Grupo de Trabalho conta com a participação da INB e Eletronuclear

O presidente da Indústrias Nucleares do Brasil (INB), Tomas Albuquerque, participou da 1ª Reunião Extraordinária do Conselho Nacional de Política Mineral – CNPM de 2026, realizada nesta quinta-feira (02) no Ministério de Minas e Energia, em Brasília/DF. Nesta data, o Conselho aprovou a resolução que institui um grupo de trabalho destinado a estudar a contribuição do setor mineral, em especial do urânio, para o desenvolvimento do Programa Nuclear Brasileiro, do Programa Nuclear da Marinha e de outros programas estratégicos da defesa nacional e transição energética.
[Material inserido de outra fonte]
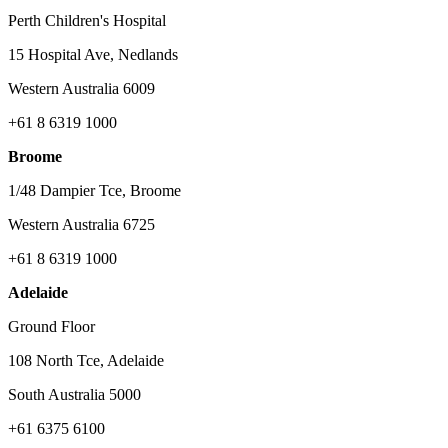
Perth Children's Hospital
15 Hospital Ave, Nedlands
Western Australia 6009
+61 8 6319 1000
Broome
1/48 Dampier Tce, Broome
Western Australia 6725
+61 8 6319 1000
Adelaide
Ground Floor
108 North Tce, Adelaide
South Australia 5000
+61 6375 6100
O colegiado criado pelo CNPM terá 90 dias para avaliar o estado atual do mapeamento e do conhecimento sobre os recursos e reservas de minerais do urânio e propor estratégias para ampliar essas informações. Também caberá ao colegiado dimensionar o potencial de produção mineral, considerando empreendimentos em andamento e projetos futuros.

O grupo será coordenado pelo MME e reunirá Casa Civil, Gabinete de Segurança Institucional, Ministério de Ciência Tecnologia e Inovação (MCTI), Ministério do Meio Ambiente e Mudança do Clima, Comando da Marinha e Companhia de Pesquisa e Recursos Minerais (CPRM), com a participação de convidados permanentes como Ministério da Defesa, Agência Nacional de Mineração (ANM), Autoridade Nacional de Segurança Nuclear (ANSN), Eletronuclear, Empresa de Pesquisa Energética (EPE) e INB.

Convidado para subsidiar os debates, Tomás reforçou o papel da INB no ciclo do combustível nuclear e a necessidade de aumentar os investimentos na pesquisa e na produção do minério pelo Brasil devido ao cenário mundial que já produz menos do que a demanda. “Temos uma janela de oportunidade incrível e uma janela de preocupação. Hoje, o mundo produz 60 mil toneladas de urânio e consumiu, em 2025, 65 mil. Cinco mil toneladas saíram de reservas estratégicas que os países e as próprias usinas nucleares detêm”, explicou.

Nos próximos anos a situação deve se agravar porque há mais de 70 reatores sendo construídos no mundo. De acordo com Tomás, o mundo vai precisar de mais 14 mil toneladas de urânio, ao mesmo tempo em já há uma queda de produtividade das minas em operação.

Embora o Brasil tenha um dos maiores recursos minerais de urânio no mundo, a produção interna não consegue atender a demanda atual de produção de combustível para Angra 1 e 2. Além disso, o Plano Nacional de Energia – PNE 2055 estabeleceu uma meta de 14GW, o que faria a necessidade do minério sair de 450 t para 3 mil toneladas. “Essa disparidade entre ter essa projeção de potencial que já identificamos e ter esse urânio, efetivamente, exige muitos investimentos para que a equação seja revertida”, reforçou.

Sobre o CNPM

O Conselho Nacional de Política Mineral (CNPM) é o órgão federal de assessoramento direto ao Presidente da República, que tem como responsabilidade formular as diretrizes, metas e prioridades para o desenvolvimento do setor mineral brasileiro.